--- Provided records Enclosed Below ---

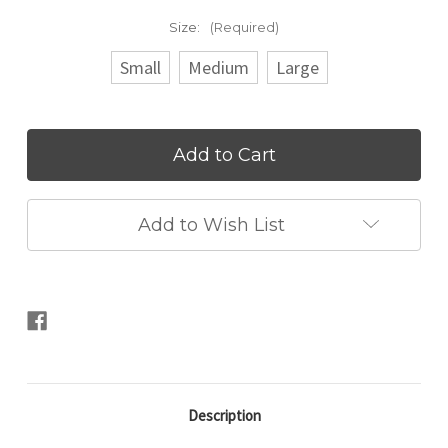
Size:
(Required)
Small
Medium
Large
Current
Stock:
Add to Wish List
Description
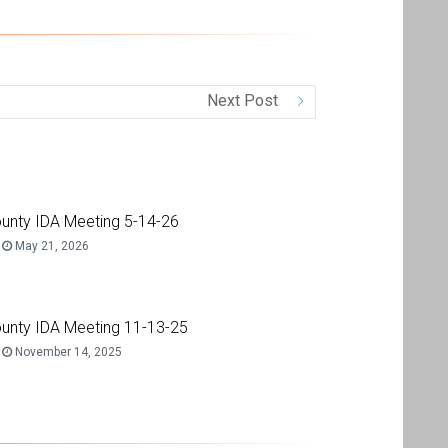
Next Post
unty IDA Meeting 5-14-26
May 21, 2026
unty IDA Meeting 11-13-25
November 14, 2025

--- End of Enclosed Provided records ---

▶ What you are asked to do: What is needed is the number of lines in the data that hold the word "Meeting", and nothing more.

▶ Task solution: 2